Eine Studiengruppe um Hutchins et al. warnt jedoch vor dem unkritischen Einsatz von CGM-Geräten, da diese glykämische Reaktionen oftmals überschätzen. In ihrer Analyse waren die per CGM angegebenen Nüchtern- und postprandialen Glukosekonzentrationen im mittel um 16 mg/dl bzw. 0,9 mmol/l höher als die im Kapillarblut gemessenen Konzentrationen.
Für ihre Analyse hatten die Studienautoren die Genauigkeit der CGM-Messungen bei 15 gesunden Frauen (n = 9) und Männern (n = 6) geprüft und dafür jeweils insgesamt 7 Kohlenhydrat-Challenges durchgeführt: In Testmahlzeiten nahmen die Probanden im Cross-over-Design 50 g Kohlenhydrate in verschiedenen Darreichungsformen zu sich – als Glukoselösung (Kontrolle), als Smoothie ohne und mit Inulin, einem natürlichen, nicht resorbierbaren, wasserlöslichen Ballaststoff, als Fruchtstücke oder als Fruchtpüree. In einer weiteren Testsituation wurde zudem die Glukosemenge auf 30 g reduziert, in einer anderen tranken die Probanden den Smoothie sehr langsam. Die Blutzuckermessungen erfolgten über einen Zeitraum 120 Minuten, wobei die kapillären Blutentnahmen im 15-Minuten-Takt durchgeführt wurden.
CGM und Kapillarblut liefern unterschiedliche Messergebnisse
Tatsächlich konnten die Studienautoren anhand dieses Experiments ihre Vermutung bestätigen: Im Kontroll-Test (50 g Glukose) konnten die Forscher mit jeweils 181 mmol/l identische AUC-Werte – die Basis für die Berechnung des glykämischen Index – für beide Varianten zur Blutzuckerbestimmung messen (AUC: area under the curve). Für fast alle anderen Testmahlzeiten ergaben sich signifikant unterschiedliche Werte.
Für den Smoothie ohne Inulin beispielsweise wurde mit dem CGM ein AUC-Wert von 123 mmol/l und damit ein glykämischer Index von 69 ermittelt; im Kapillarblut dagegen lagen der AUC-Wert mit 93 mmol/l und der daraus berechnete glykämische Index von 53 signifikant niedriger. Auch der inulinhaltige Smoothie, das langsame Trinken des Smoothies über einen Zeitraum von 30 Minuten oder die Reduktion der Kohlenhydratdosis auf 30 g lieferten bei der Messung mit dem CGM höhere AUC-Werte als die Glukosemessung im Kapillarblut. Dabei fielen auch interindividuelle Unterschiede auf. Nur wenn die Probanden die im Smoothie enthaltenen Früchte in Form von Fruchtstücken zu sich nahmen, waren die AUC-Werte ähnlich hoch.
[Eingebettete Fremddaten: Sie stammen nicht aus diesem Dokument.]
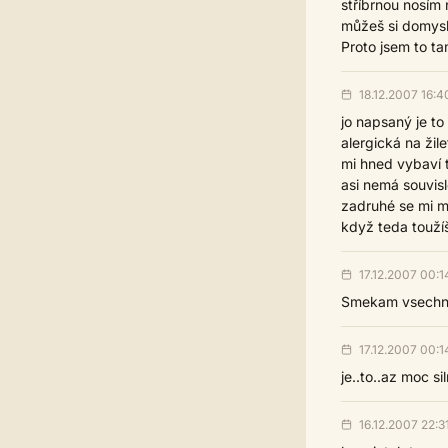
stříbrnou nosím 
můžeš si domyslet
Proto jsem to ta
18.12.2007 16:4
jo napsaný je to
alergická na žil
mi hned vybaví t
asi nemá souvisl
zadruhé se mi m
když teda toužíš
17.12.2007 00:1
Smekam vsechnu s
17.12.2007 00:1
je..to..az moc s
16.12.2007 22:3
Überzeichnete Hyperglykämieepisoden
Besonders auffällig war, dass über die CGM-Messung bis zu 4-mal längere Zeitintervalle für erhöhte postprandiale Werte (>140 mg/ml bzw. >7,8 mmol/l) ermittelt wurden als über die Glukosemessung im Kapillarblut. Auch eine individuelle Kalibierung des Systems konnte diesen Effekt nicht aufheben, sondern nur halbieren.
Fazit
Nach Ansicht der Studienautoren sind CGM-Systeme keine geeignete Methode, um einen günstigen oder ungünstigen glykämischen Index eines Lebensmittels zu bestimmen, da die Abschätzung der Glykämie sowohl von der aufgenommenen Nahrung als auch von individuellen Faktoren abhängt. Sie fürchten, dass gesunde Personen, die das kontinuierliche Glukosemonitoring zur Optimierung ihrer Essgewohnheiten oder einer Diät nutzen, von den in einigen Situationen systematisch überschätzen glykämischen Reaktionen – wie beispielswiese die Dauer einer postprandialen Hyperglykämie unnötig verunsichert werden.